Uma pesquisa sobre Alzheimer, o transtorno neurodegenerativo progressivo que se manifesta pela deterioração cognitiva e da memória, pode ser desconsiderada por conta de imagens alteradas usadas. O estudo, que foi inicialmente publicado em 2006 na revista científica Nature, teve pedido de seis dos sete autores para retratar o trabalho. 

O objetivo de pedir retratação foi confirmado por Karen Hsiao Ashe, professora do Departamento de Neurologia da Universidade de Minnesota e autora correspondente da pesquisa, na plataforma online PubPeer, destinada a discussões sobre artigos científicos revisados. 

Segundo Karen, ao encontrar imagens manipuladas presentes na pesquisa considerou de imediato a possibilidade de retratação. A publicação alcançava cerca de 2.300 citações em outros trabalhos, comprovando a longevidade que o texto conquistou. À frente a esse contexto grave a preocupação aumentava por saber que informações que não correspondem estavam sendo usadas como referência. 

A notícia de que a pesquisa possui imagens alteradas com dados inautênticos foi dada pela revista Science. Apesar dos apontamentos sobre as imagens, Karen considerou que “acreditando nas principais conclusões do artigo, nomeadamente a existência de Aβ*56 e seu papel na deterioração da memória, meus colegas e eu decidimos contra a retratação imediata a favor de repetir os experimentos do artigo para validar os resultados”. 

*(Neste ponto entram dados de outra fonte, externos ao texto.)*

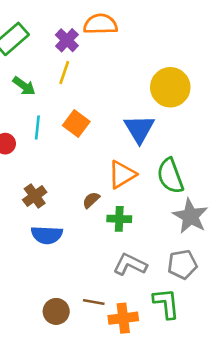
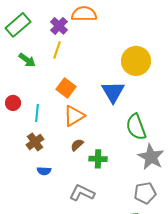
cyan line: (37, 128) -> (37, 113), moved
orange triangle: (122, 175) -> (74, 116), moved
blue semicircle: (47, 235) -> (44, 171), size x0.6
gray L-shape: (130, 264) -> (82, 193), moved

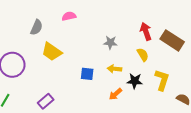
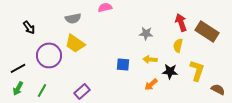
gray semicircle: (37, 27) -> (73, 18), turned 56
yellow trapezoid: (52, 52) -> (75, 43), moved
yellow semicircle: (143, 55) -> (178, 45), turned -136

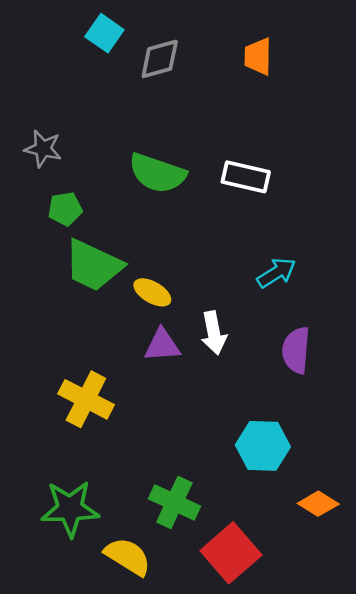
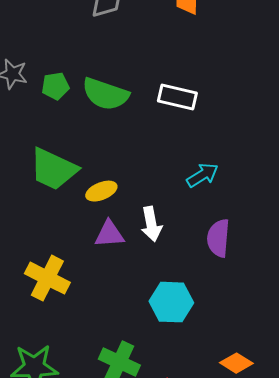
green pentagon: (65, 209) -> (55, 86), moved
yellow ellipse: (152, 292) -> (101, 191), turned -52
cyan hexagon: (263, 446) -> (171, 302), moved

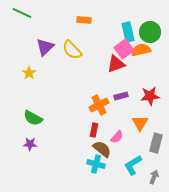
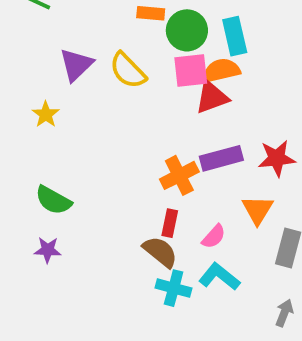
green circle: (150, 32) -> (187, 30), moved
pink square: (124, 49) -> (191, 70), moved, turned 30
orange semicircle: (141, 50) -> (221, 70), moved
purple rectangle: (121, 96) -> (221, 158), size x1.5
brown semicircle: (102, 149) -> (160, 252), moved
cyan L-shape: (133, 165) -> (219, 277), moved, turned 70

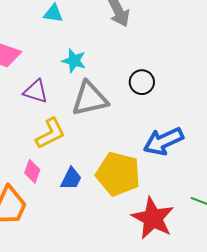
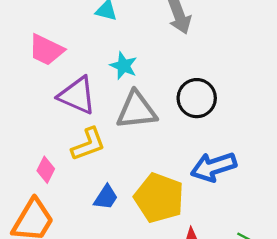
black circle: (142, 82) -> (197, 98), size x1.4
purple triangle: (36, 91) -> (77, 95), size x1.4
pink diamond: (32, 171) -> (46, 170), moved

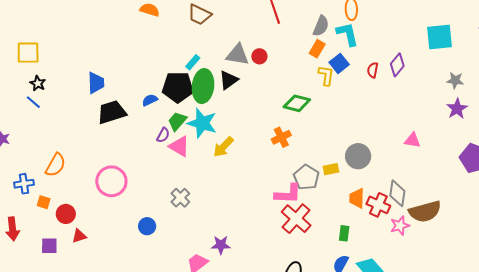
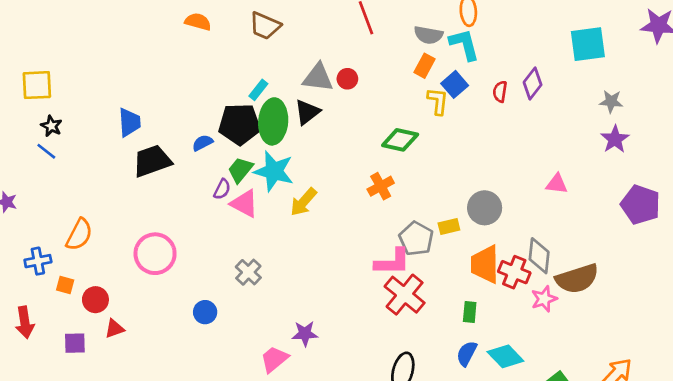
gray semicircle: (321, 26) -> (428, 35), turned 80
orange trapezoid: (357, 198) -> (485, 264), size x1.4

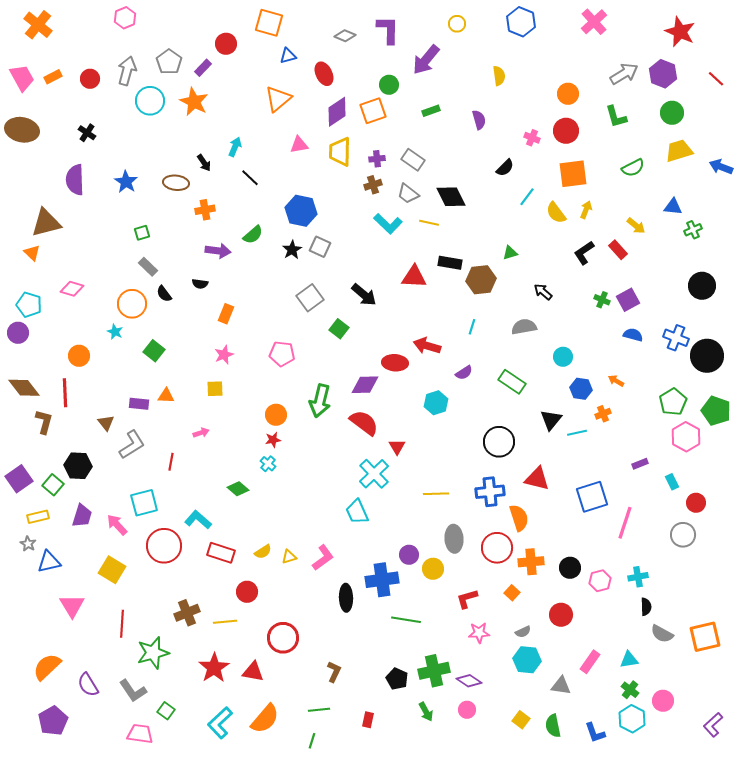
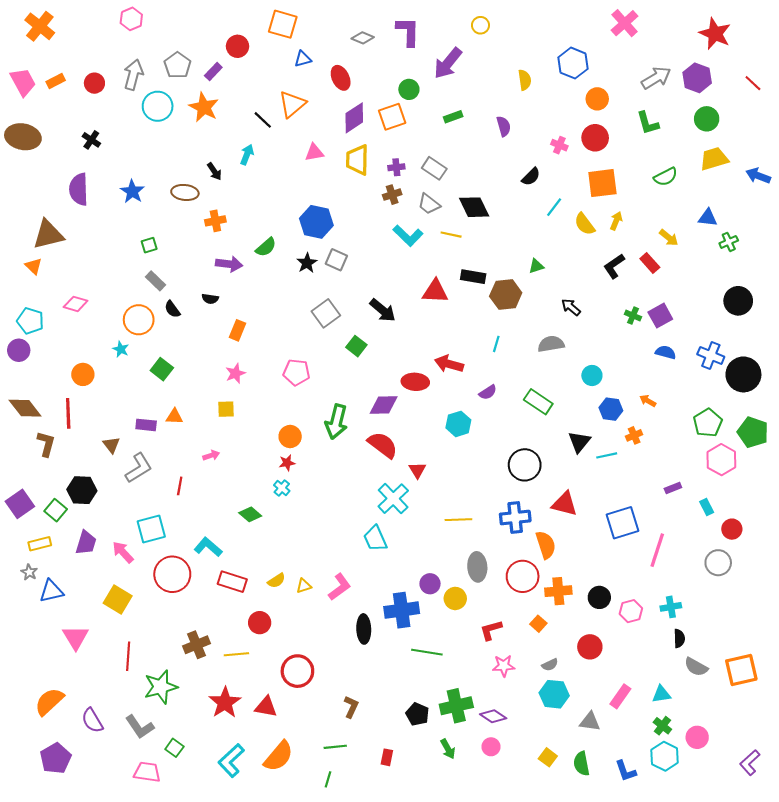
blue hexagon: (521, 22) -> (573, 63), moved
black line: (250, 178) -> (263, 120), moved

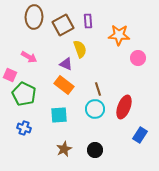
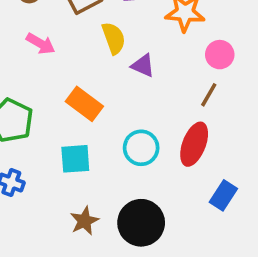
pink arrow: (29, 57) -> (41, 44), moved
purple triangle: (66, 64) -> (143, 66), moved
brown line: (98, 89) -> (209, 95), moved, turned 48
black circle: (95, 150) -> (141, 223), size x1.6

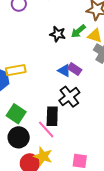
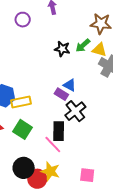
purple rectangle: (75, 69) -> (61, 94), moved
yellow rectangle: (16, 70) -> (21, 102), moved
black circle: (19, 137) -> (24, 168), moved

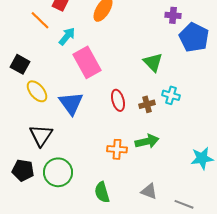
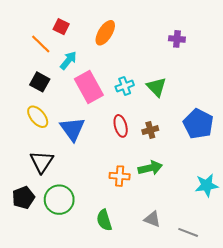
blue pentagon: (194, 37) -> (198, 124), moved
black square: (20, 64) -> (40, 82), moved
cyan cross: (171, 95) -> (125, 86), moved, turned -36
black pentagon: (23, 170) -> (23, 198), turned -30

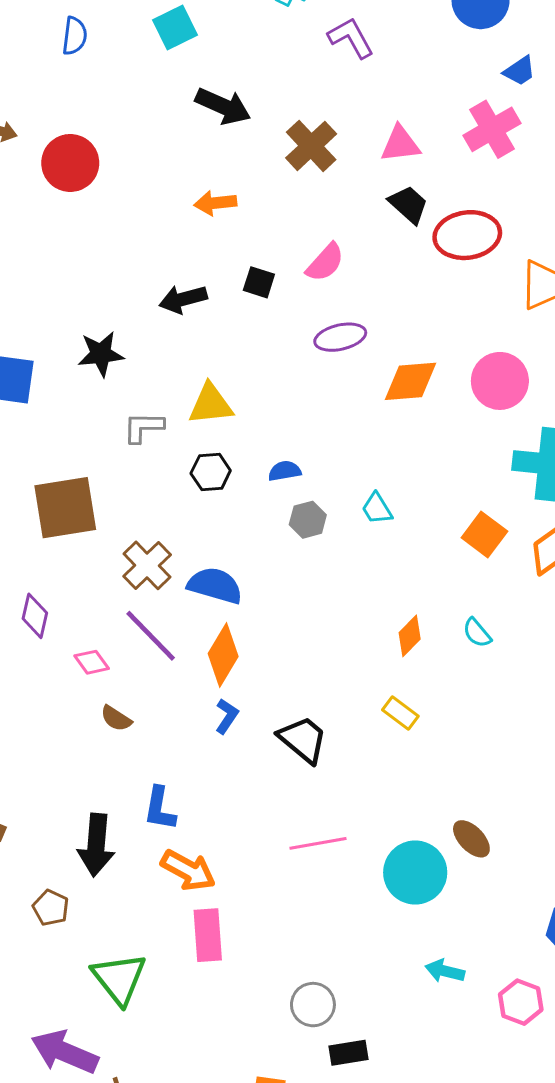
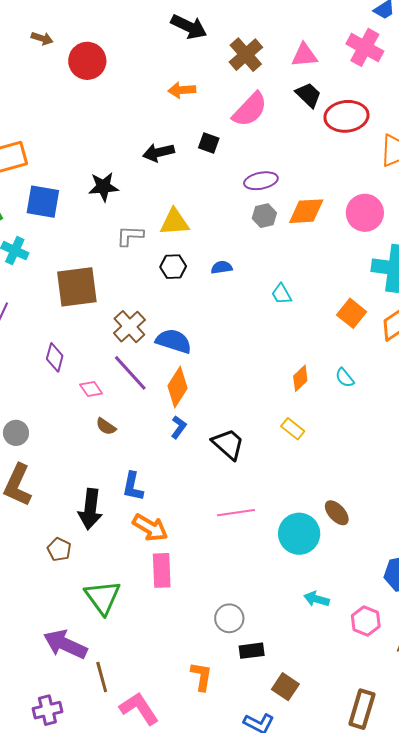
pink cross: (492, 129) -> (365, 47), turned -33
pink semicircle: (325, 262) -> (250, 110), moved, size x1.4
gray hexagon: (308, 520) -> (264, 216), moved

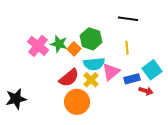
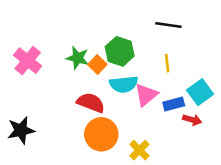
pink cross: (38, 46) -> (28, 61), moved
red semicircle: (69, 78) -> (91, 103), turned -120
yellow cross: (91, 80) -> (139, 150), moved

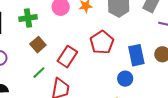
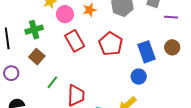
brown square: (38, 45) -> (37, 57), moved
red rectangle: (67, 57) -> (75, 41), moved, turned -55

Na página da revista Nature, revista na qual foi publicada o estudo, consta um aviso desde 2022 que “os editores da Nature foram alertados sobre preocupações relacionadas a algumas figuras deste artigo. A Nature está investigando essas preocupações, e uma resposta editorial adicional será fornecida o mais rápido possível. Enquanto isso, aconselha-se que os leitores tenham cautela ao utilizar os resultados reportados”. 

A AB*56 (beta-amilóide estrela 56) é uma proteína específica. A pesquisa que é questionada sugere que a proteína é prejudicial à memória, mesmo sem formar placas ou perdas neuronais. A beta-amilóide, segundo o estudo, colabora para déficits cognitivos do Alzheimer. Isso poderia levar a um movimento generalizado de combate a proteína, de acordo com neurologistas especialistas. 

Mesmo escolhendo pela retratação, Karen Hsiao Ashe considera que conseguiu reproduzir resultados apresentados na primeira publicação. As conclusões repetidas, realizadas pela segunda vez foi publicada na revista iScience. “É incontestável que a deturpação de dados […] representa um desafio significativo para a credibilidade da pesquisa científica […]. Embora eu não tivesse conhecimento de qualquer manipulação de imagens no artigo publicado até que isso me foi trazido à atenção dois anos atrás, é claro que várias figuras em Lesné et al. (2006) foram manipuladas […] “Como não consegui obter os dados brutos, optei pela replicação dos experimentos para sublinhar a confiabilidade dos dados.”